Intracellular and extracellular O-linked N-acetylglucosamine in the nervous system

•Intracellular and extracellular O-GlcNAc was found in the cerebral cortex.•Intracellular O-GlcNAc regulates synaptic function, and learning and memory.•Dysregulated O-GlcNAcylation underlines the pathogenesis of neurodegeneration.•Lack of extracellular O-GlcNAc in AOS patients may cause neurological deficits.

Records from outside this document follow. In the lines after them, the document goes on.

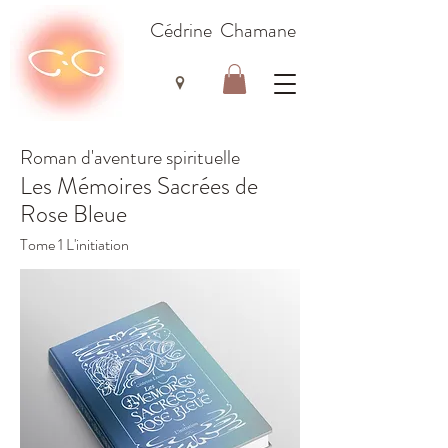
Cédrine Chamane
Roman d'aventure spirituelle
Les Mémoires Sacrées de
Rose Bleue
Tome 1 L'initiation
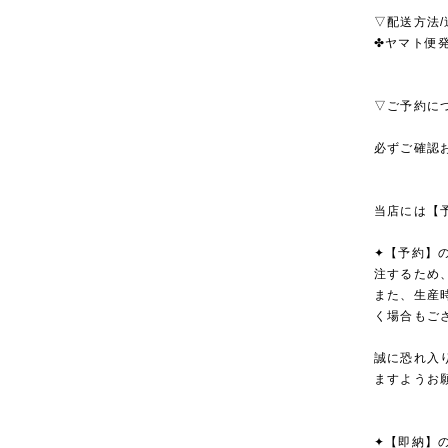
▽配送方法/
✤ヤマト便発
▽ご予約に
必ずご確認
当店には【
✦【予約】
注するため
また、生産
く場合もご
誠に恐れ入
ますようお
✦【即納】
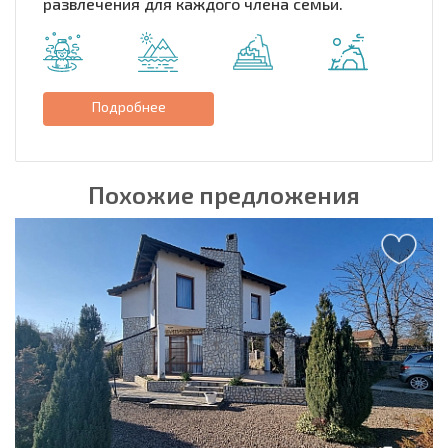
развлечения для каждого члена семьи.
Подробнее
Похожие предложения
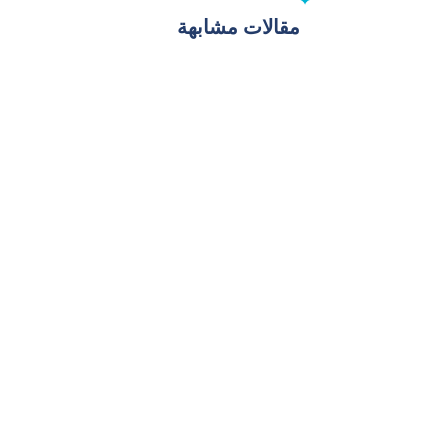
مقالات مشابهة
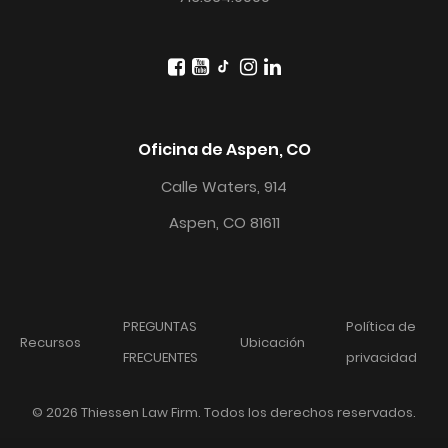
Oficina de Aspen, CO
Calle Waters, 914
Aspen, CO 81611
PREGUNTAS
Política de
Recursos
Ubicación
FRECUENTES
privacidad
© 2026 Thiessen Law Firm. Todos los derechos reservados.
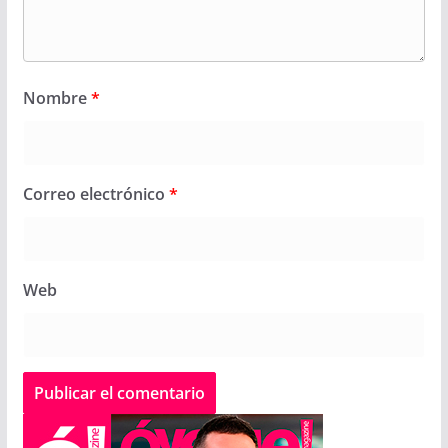
Nombre
*
Correo electrónico
*
Web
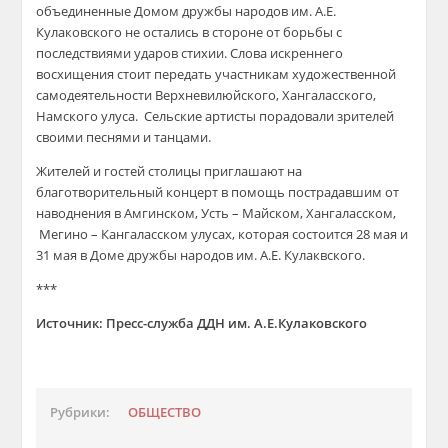
объединенные Домом дружбы народов им. А.Е.
Кулаковского не остались в стороне от борьбы с
последствиями ударов стихии.
Слова искреннего
восхищения стоит передать участникам художественной
самодеятельности
Верхневилюйского
,
Хангаласского
,
Намского
улуса. Сельские артисты порадовали зрителей
своими песнями и танцами.
Жителей и гостей столицы приглашают на
благотворительный концерт в помощь пострадавшим от
наводнения в
Амгинском
,
Усть
– Майском,
Хангаласском
,
Мегино
–
Кангаласском
улусах, которая состоится 28
мая и
31 мая в Доме дружбы народов им. А.Е. Кулаквского.
***
Источник: Пресс-служба ДДН им. А.Е.Кулаковского
Рубрики:
ОБЩЕСТВО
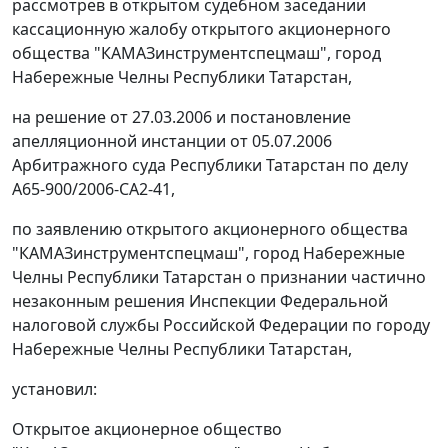
рассмотрев в открытом судебном заседании
кассационную жалобу открытого акционерного
общества "КАМАЗинструментспецмаш", город
Набережные Челны Республики Татарстан,
на решение от 27.03.2006 и постановление
апелляционной инстанции от 05.07.2006
Арбитражного суда Республики Татарстан по делу
А65-900/2006-СА2-41,
по заявлению открытого акционерного общества
"КАМАЗинструментспецмаш", город Набережные
Челны Республики Татарстан о признании частично
незаконным решения Инспекции Федеральной
налоговой службы Российской Федерации по городу
Набережные Челны Республики Татарстан,
установил:
Открытое акционерное общество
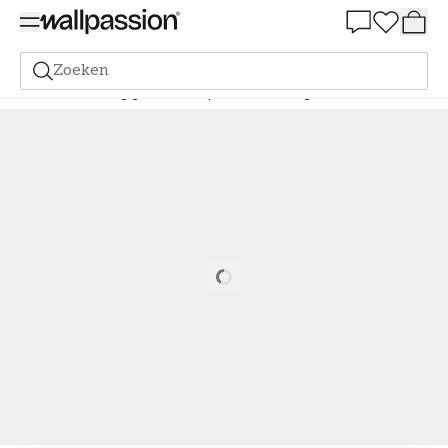
Summer Sale 30%
Zoeken
Verf
Bestelling gebaseerd op NCS
Bestelling door NCS
3010-Y
Loading…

Addition of O-linked N-acetylglucosamine (O-GlcNAc) to the hydroxyl group of serine and threonine residues (O-GlcNAcylation) is a post-translational modification common to multicellular eukaryotes. To date, O-GlcNAcylations have been divided into two categories: the first involves nucleocytoplasmic and mitochondrial (intracellular) O-GlcNAcylation catalyzed by O-GlcNAc transferase (OGT), and the second involves O-GlcNAcylation in the secretory pathways (extracellular) catalyzed by epidermal growth factor (EGF) domain-specific O-GlcNAc transferase (EOGT). Intracellular O-GlcNAcylation is involved in essential cellular and physiological processes such as synaptic activity, neuronal morphogenesis, and learning and memory. Moreover, intracellular O-GlcNAc might have a neuroprotective effect, protecting against neurodegenerative diseases such as Alzheimer's disease. EGF repeats on extracellular matrix proteins and the extracellular region of transmembrane proteins have recently been found to be modified by O-GlcNAc in the mouse cerebral cortex. EOGT is responsible for Adams–Oliver syndrome, a rare congenital disorder characterized by aplasia cutis congenita and terminal transverse limb defects, often accompanied by cardiovascular and neurological defects. Thus, a mechanistic understanding of O-GlcNAc in the regulation of its target proteins is of importance from both a basic science and a clinical–translational perspective. In this review, we summarize the current understanding of the physiological and pathological significances of both types of O-GlcNAcylations found in the nervous system.